Intel's recent moves illustrate the fast-moving, immature market
Intel spent 2004 entering—and exiting— the liquid crystal on silicon (LCOS) technology for digital television (DTV) displays arena. So what does it have in mind, now that it has acquired an Israeli company that has developed video processing technology?
With PC revenues flat, Intel wants a piece of the TV graphics chip market, which is expected to grow to nearly $2 billion in five years. So do a slew of other chip companies of all sizes. Intel and ATI Technologies approach this new market from the PC graphics space and others from traditional TV electronics. Figuring out which piece of the market to attack is hard. ATI is one early leader Intel and anyone else will have to confront.
"You have all these companies trying to get into the market, and there will be a shakeout, but not for a couple of years," says Shyam Nagrani, an analyst at iSuppli. "Companies can still make mistakes and recover when the market is this immature and growing fast."
Intel's strategy change illustrates how immature—and forgiving—the DTV chip market still is. Intel announced in early 2004 that it would offer an LCOS chip for TV displays in 2005. In late 2004, it said it would discontinue the project to focus on higher-margin areas. Taking a second chance, Intel announced in March that it had acquired Oplus Technologies, an Israeli startup founded in 1998 (it did not disclose the price). Oplus makes image processing chips for DTV and had more than 100 employees at the time of the acquisition.

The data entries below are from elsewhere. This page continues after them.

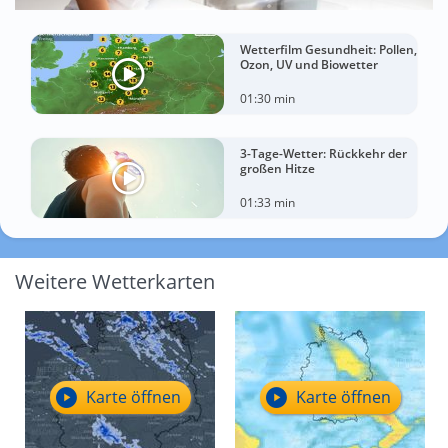
Wetterfilm Gesundheit: Pollen,
Ozon, UV und Biowetter
01:30 min
3-Tage-Wetter: Rückkehr der
großen Hitze
01:33 min
Weitere Wetterkarten
Karte öffnen
Karte öffnen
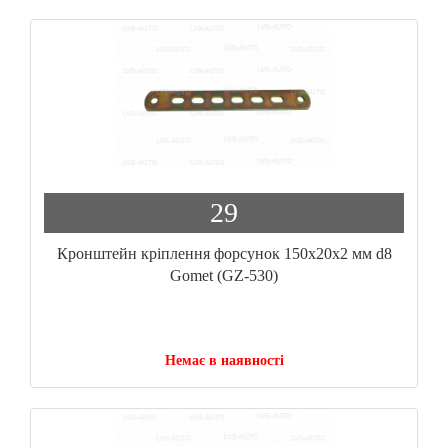
29
Кронштейн кріплення форсунок 150x20x2 мм d8
Gomet (GZ-530)
Немає в наявності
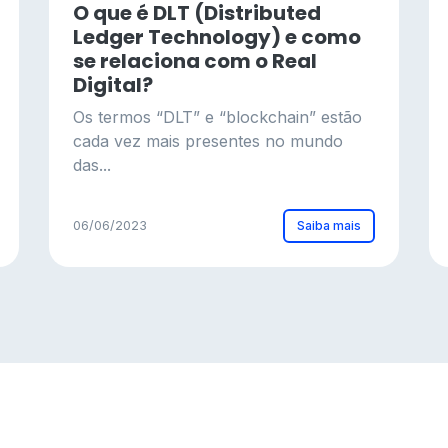
O que é DLT (Distributed
Ledger Technology) e como
se relaciona com o Real
Digital?
Os termos “DLT” e “blockchain” estão
cada vez mais presentes no mundo
das...
Saiba mais
06/06/2023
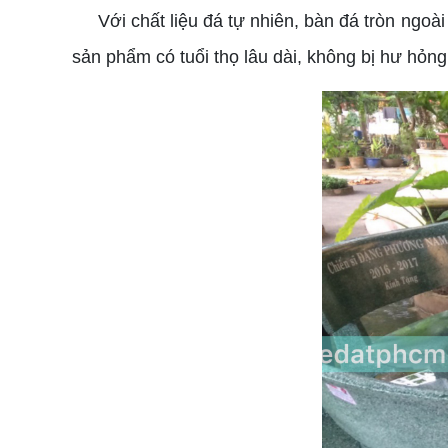
Với chất liệu đá tự nhiên, bàn đá tròn ngoài 
sản phẩm có tuổi thọ lâu dài, không bị hư hỏng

Intel has not announced any products, but a spokesperson says most TV makers consider picture quality a key differentiator, so Intel believes that the highest-value silicon in DTV is the display processor, which formats incoming video, enhances image quality and manages the integration of multiple video and graphics layers. "We have the data processing capability, so what Oplus gives us is pixel processing, which is highly specialized and an increasingly important differentiator," the spokesperson says.
Henry Choy, an analyst at Jon Peddie Research, which focuses on graphics markets, says Oplus has patents on technology for video processing; color control on chips; and keystone correction, a process that helps keep images in alignment. Choy says at least one other company, Silicon Optics, has similar technology. Genesis Microchip and Pixelworks also have similar pixel processing technology, the Intel spokesperson says.
The TV analog-to-digital transition is still young. The worldwide market for TV graphics chips is expected to hit $1.9 billion by 2009, according to Choy (see the chart, "The Outlook for TV Graphics Chips"). The market for advanced TV sets is expected to grow worldwide from 22.2 million units in 2004 to 127 million units in 2009, according to Nagrani.
Nagrani sees two broad groups within the space: those making chips for TVs and those making chips for set-top boxes. The first group includes companies such as Genesis, Trident and Philips; the second group includes ATI, Broadcom and Zoran; according to Choy. ATI and Zoran have the most design wins. Zoran recently announced its own acquisition of an Israeli company: Oren Semiconductor, which develops demodulator technology for high-definition TV (HDTV). Zoran, which was already an investor in the company, paid $44.6 million in stock and cash.
With the functions of the digital set-top box being integrated into the basic TV set and all TV transitioning to digital, the two camps are converging. Analysts believe we're about to see a wild TV graphics space similar to what PC graphics were less than a decade ago.
Of the three companies that survived the PC graphics shakeout, Nvidia is noticeable for its absence in TV graphics. Intel, the overall PC graphics chip market leader, by virtue of its dominance of integrated graphics chip sets, is still figuring it out, judging from its acquisition of Oplus.
It needs to keep an eye on ATI , the market leader in discrete PC graphics chips, because it is one of the few with a clear strategy for DTV and is doing well at this early stage. It entered the digital set-top box market early and has moved into HDTV and other DTV markets. In HDTV it shipped more than five million units in 2004, making it the market leader in that segment.
Mike Gittings, ATI's director of marketing for DTV products, says the biggest hurdle for the market is customers' mass confusion about the difference between DTV and HDTV. "Everyone in the industry agrees that consumer education is the number 1 problem," he says. "If you look at surveys, you'll see that people think they have HDTV if they have a set-top box with analog, digital cable or digital satellite."
The good news, Gittings adds, is that the FCC has mandated the timing for the changeover to digital TV. "Anything that receives an analog signal today must be 100 percent digital by mid-2007," he says. Even if the nation doesn't quite make that deadline, at least there is a plan. And how does this affect a company such as ATI? Says Gittings, "It makes it easier to forecast, that's for sure."